Exercise details
Without the pictures, repeat all of the data exactly as it appears below.

Dataset entries
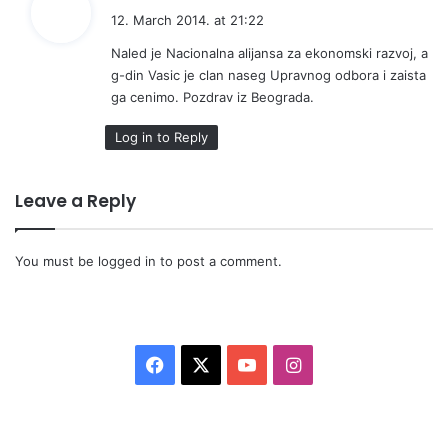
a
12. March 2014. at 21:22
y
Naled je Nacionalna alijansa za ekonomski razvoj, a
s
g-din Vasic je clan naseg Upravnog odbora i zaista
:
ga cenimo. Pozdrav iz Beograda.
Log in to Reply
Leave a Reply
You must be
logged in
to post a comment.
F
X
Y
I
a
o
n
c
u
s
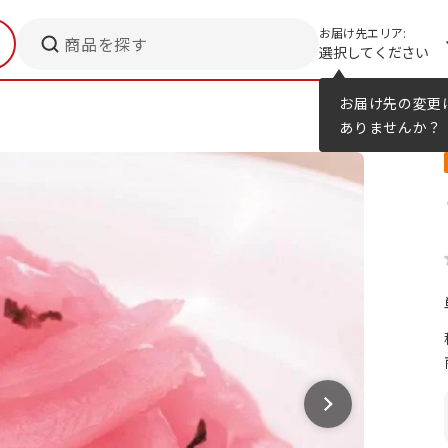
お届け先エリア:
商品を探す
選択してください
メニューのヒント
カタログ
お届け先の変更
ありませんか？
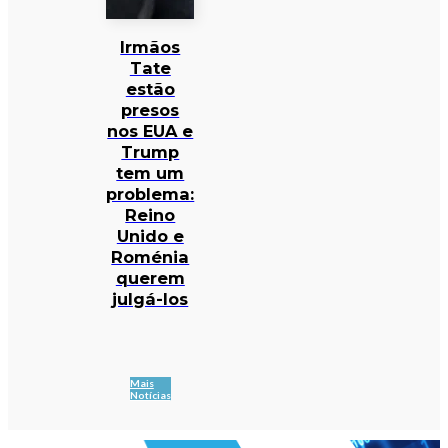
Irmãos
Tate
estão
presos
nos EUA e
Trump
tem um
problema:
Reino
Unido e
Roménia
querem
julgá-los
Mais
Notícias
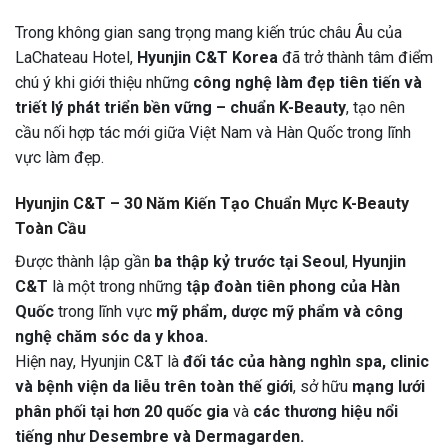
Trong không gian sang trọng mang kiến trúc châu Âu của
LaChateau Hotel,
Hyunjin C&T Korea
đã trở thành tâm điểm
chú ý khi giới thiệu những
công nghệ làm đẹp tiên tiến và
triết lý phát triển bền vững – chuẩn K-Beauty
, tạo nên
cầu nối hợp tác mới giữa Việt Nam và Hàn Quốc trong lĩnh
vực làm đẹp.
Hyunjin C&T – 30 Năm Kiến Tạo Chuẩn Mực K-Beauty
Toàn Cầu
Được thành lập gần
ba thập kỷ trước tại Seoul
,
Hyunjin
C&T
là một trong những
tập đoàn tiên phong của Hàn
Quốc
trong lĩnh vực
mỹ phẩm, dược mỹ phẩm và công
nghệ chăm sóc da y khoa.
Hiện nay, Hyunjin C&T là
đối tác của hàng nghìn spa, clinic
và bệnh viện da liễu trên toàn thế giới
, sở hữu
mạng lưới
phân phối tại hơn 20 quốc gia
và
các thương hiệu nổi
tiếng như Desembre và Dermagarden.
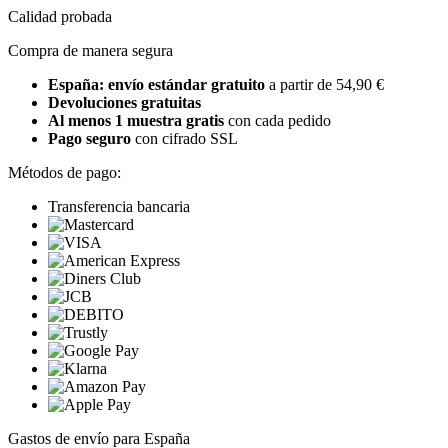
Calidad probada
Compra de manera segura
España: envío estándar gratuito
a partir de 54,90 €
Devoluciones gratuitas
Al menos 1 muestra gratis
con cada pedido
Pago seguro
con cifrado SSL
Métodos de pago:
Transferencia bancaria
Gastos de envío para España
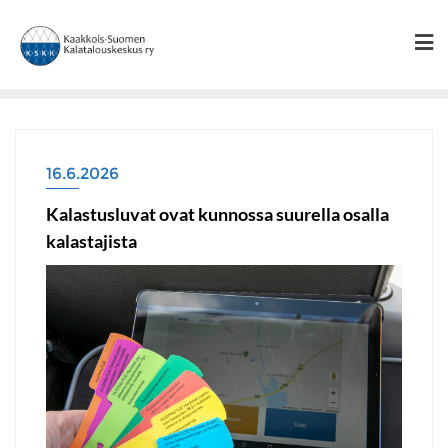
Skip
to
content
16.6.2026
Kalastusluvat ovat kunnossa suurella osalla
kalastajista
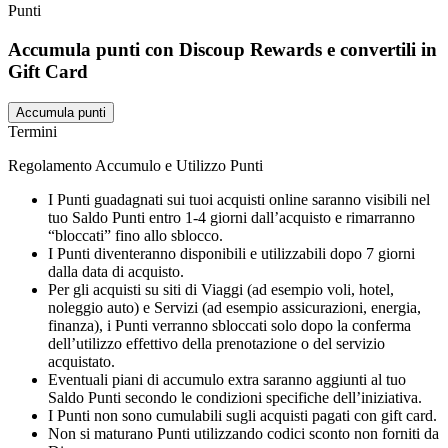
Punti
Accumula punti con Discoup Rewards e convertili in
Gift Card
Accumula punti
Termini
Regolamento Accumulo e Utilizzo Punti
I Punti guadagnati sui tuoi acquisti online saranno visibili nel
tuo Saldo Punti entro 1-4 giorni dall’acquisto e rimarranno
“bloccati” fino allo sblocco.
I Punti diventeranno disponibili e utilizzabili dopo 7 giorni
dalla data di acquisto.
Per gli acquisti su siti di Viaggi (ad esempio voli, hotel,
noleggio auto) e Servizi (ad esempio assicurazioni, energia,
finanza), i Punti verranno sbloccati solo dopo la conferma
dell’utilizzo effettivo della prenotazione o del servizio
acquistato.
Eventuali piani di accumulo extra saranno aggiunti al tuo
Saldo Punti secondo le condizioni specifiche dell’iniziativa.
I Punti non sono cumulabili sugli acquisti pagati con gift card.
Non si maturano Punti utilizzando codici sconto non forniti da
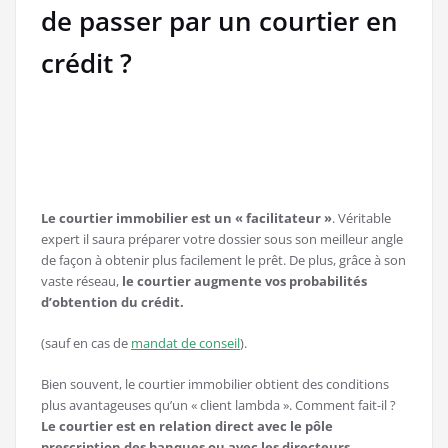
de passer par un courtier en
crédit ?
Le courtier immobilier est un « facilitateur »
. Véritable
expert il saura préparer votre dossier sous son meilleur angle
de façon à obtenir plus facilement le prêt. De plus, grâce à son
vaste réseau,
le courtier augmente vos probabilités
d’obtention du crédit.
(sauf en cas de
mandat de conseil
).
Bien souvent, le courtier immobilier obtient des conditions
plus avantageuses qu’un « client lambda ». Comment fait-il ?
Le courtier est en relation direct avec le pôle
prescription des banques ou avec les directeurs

Answer below
a
12. March 2014. at 21:22
y
Naled je Nacionalna alijansa za ekonomski razvoj, a
s
g-din Vasic je clan naseg Upravnog odbora i zaista
:
ga cenimo. Pozdrav iz Beograda.
Log in to Reply
Leave a Reply
You must be
logged in
to post a comment.
F
X
Y
I
a
o
n
c
u
s
お届け先エリア:
商品を探す
選択してください
メニューのヒント
カタログ
お届け先の変更
ありませんか？
Irmãos
Tate
estão
presos
nos EUA e
Trump
tem um
problema:
Reino
Unido e
Roménia
querem
julgá-los
Mais
Notícias
Trong không gian sang trọng mang kiến trúc châu Âu của
LaChateau Hotel,
Hyunjin C&T Korea
đã trở thành tâm điểm
chú ý khi giới thiệu những
công nghệ làm đẹp tiên tiến và
triết lý phát triển bền vững – chuẩn K-Beauty
, tạo nên
cầu nối hợp tác mới giữa Việt Nam và Hàn Quốc trong lĩnh
vực làm đẹp.
Hyunjin C&T – 30 Năm Kiến Tạo Chuẩn Mực K-Beauty
Toàn Cầu
Được thành lập gần
ba thập kỷ trước tại Seoul
,
Hyunjin
C&T
là một trong những
tập đoàn tiên phong của Hàn
Quốc
trong lĩnh vực
mỹ phẩm, dược mỹ phẩm và công
nghệ chăm sóc da y khoa.
Hiện nay, Hyunjin C&T là
đối tác của hàng nghìn spa, clinic
và bệnh viện da liễu trên toàn thế giới
, sở hữu
mạng lưới
phân phối tại hơn 20 quốc gia
và
các thương hiệu nổi
tiếng như Desembre và Dermagarden.
Calidad probada
Compra de manera segura
España: envío estándar gratuito
a partir de 54,90 €
Devoluciones gratuitas
Al menos 1 muestra gratis
con cada pedido
Pago seguro
con cifrado SSL
Métodos de pago:
Transferencia bancaria
Gastos de envío para España
Skip
to
content
16.6.2026
Kalastusluvat ovat kunnossa suurella osalla
kalastajista
Punti
Accumula punti con Discoup Rewards e convertili in
Gift Card
Accumula punti
Termini
Regolamento Accumulo e Utilizzo Punti
I Punti guadagnati sui tuoi acquisti online saranno visibili nel
tuo Saldo Punti entro 1-4 giorni dall’acquisto e rimarranno
“bloccati” fino allo sblocco.
I Punti diventeranno disponibili e utilizzabili dopo 7 giorni
dalla data di acquisto.
Per gli acquisti su siti di Viaggi (ad esempio voli, hotel,
noleggio auto) e Servizi (ad esempio assicurazioni, energia,
finanza), i Punti verranno sbloccati solo dopo la conferma
dell’utilizzo effettivo della prenotazione o del servizio
acquistato.
Eventuali piani di accumulo extra saranno aggiunti al tuo
Saldo Punti secondo le condizioni specifiche dell’iniziativa.
I Punti non sono cumulabili sugli acquisti pagati con gift card.
Non si maturano Punti utilizzando codici sconto non forniti da
de passer par un courtier en
crédit ?
Le courtier immobilier est un « facilitateur »
. Véritable
expert il saura préparer votre dossier sous son meilleur angle
de façon à obtenir plus facilement le prêt. De plus, grâce à son
vaste réseau,
le courtier augmente vos probabilités
d’obtention du crédit.
(sauf en cas de
mandat de conseil
).
Bien souvent, le courtier immobilier obtient des conditions
plus avantageuses qu’un « client lambda ». Comment fait-il ?
Le courtier est en relation direct avec le pôle
prescription des banques ou avec les directeurs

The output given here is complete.